= Thomas E. Dooley =

American executive

Thomas E. Dooley was the interim president and CEO of Viacom from August until November 15, 2016. He was named COO in May 2010. He had previously held the position of senior executive vice president, chief financial officer and chief administrative officer.

Dooley received a Bachelor of Science degree from St. John's University in New York City in 1978 and a Master of Business Administration from the New York University Stern School of Business in 1984.

Dooley joined Viacom Inc., a predecessor of the current Viacom, in 1980. He held various divisional and corporate positions, including senior vice president, corporate development; president, interactive television; and vice president, finance, and treasurer, as well as deputy chairman. He was also a member of Viacom's executive committee, holding the title of executive vice president, finance, corporate development and communications. He also served as a member of the former Viacom Inc. board from 1996 to 2000.

As a condition of the $36 billion sale of CBS to Viacom in 1999, CBS chairman Mel Karmazin forced Dooley out, insisting that both Dooley and Viacom deputy chairman Philippe Dauman leave the company. Dooley was paid $29 million to buy out his contract and received a $5 million transaction bonus.

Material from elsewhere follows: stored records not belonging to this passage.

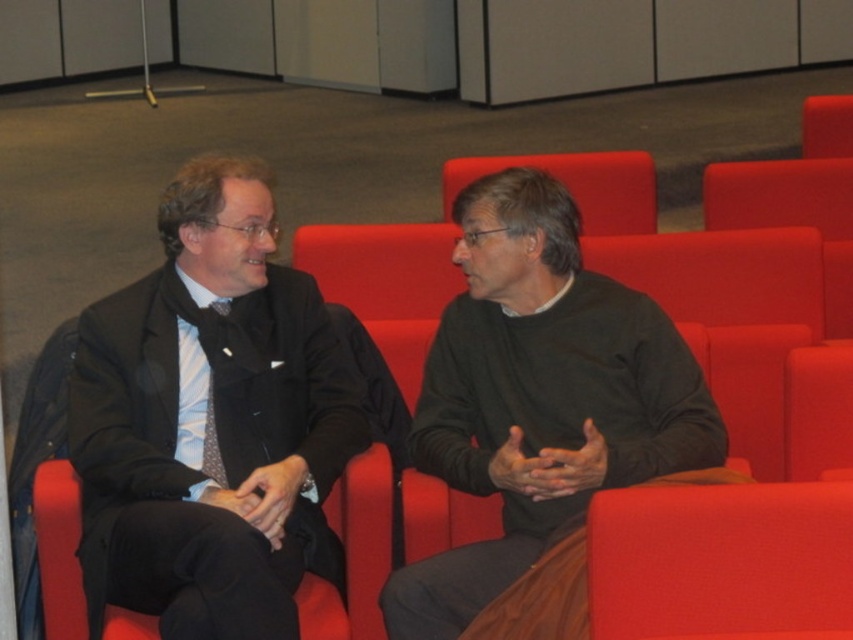 You are attending a formal event and need to sit between the matte black suit at center and the dark green sweater at center. Which direction should you move to sit between them?

Since the matte black suit at center is to the left of the dark green sweater at center, you should move to the right of the matte black suit at center and to the left of the dark green sweater at center to sit between them.

You are standing in the auditorium and want to reach the point marked as point (73, 456). If you walk straight ahead, how far will you have to walk to reach that point?

The distance between you and point (73, 456) is 2.53 meters, so you will have to walk 2.53 meters straight ahead to reach it. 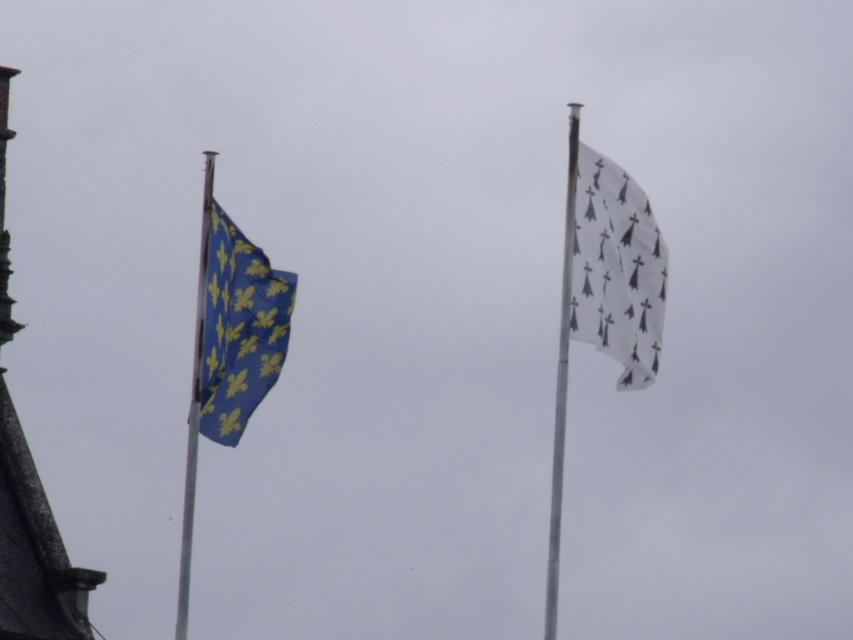 You are standing at the center of the image and want to walk to the smooth stone tower at left. In which direction should you go?

The smooth stone tower at left is located at point (33, 548), so you should walk to the left to reach it.

You are a photographer trying to capture both the white matte flag at upper right and the metallic silver flag pole at left in a single frame. Considering their sizes, which object will appear smaller in your photo?

The white matte flag at upper right is thinner than the metallic silver flag pole at left, so it will appear smaller in the photo.

You are a photographer trying to capture both the white matte flag at upper right and the rusty metal flag pole at right in a single shot. Based on their heights, which object will appear larger in the photo?

The white matte flag at upper right is not as tall as the rusty metal flag pole at right, so the rusty metal flag pole at right will appear larger in the photo. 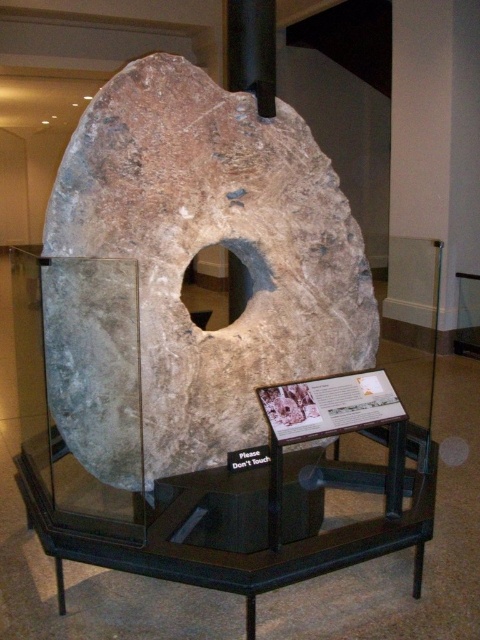 Consider the image. You are a visitor at the museum and want to take a photo of the speckled stone disk at center and the brown rough stone hole at center. Which object should you focus on first if you want to capture both in the same frame without moving the camera?

You should focus on the speckled stone disk at center first because it is positioned under the brown rough stone hole at center, so adjusting focus to the closer object will ensure both are in the frame.

You are a museum visitor standing in front of the display case. You see a point marked at coordinates (213, 243). Which object in the display does this point belong to?

The point at coordinates (213, 243) belongs to the speckled stone disk at center.

You are standing in front of the ancient stone artifact in the museum. There are two points marked on the display case. Which point, point [166,230] or point [224,248], is closer to you?

Point [166,230] is closer to the viewer than point [224,248].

Dooley was co-chairman and chief executive officer of DND Capital Partners, a private equity firm specializing in media and telecommunications investments, from May 2000 until September 2006. He returned to Viacom in 2006, serving on Viacom's board of directors at the start of that year.

His responsibilities as include management of all of Viacom's financial functions, including mergers and acquisitions and investor relations. He also supervises the company's corporate operations, including legal, corporate communications, human resources, real estate and information technology.

He is a trustee of the North Shore-LIJ Health System.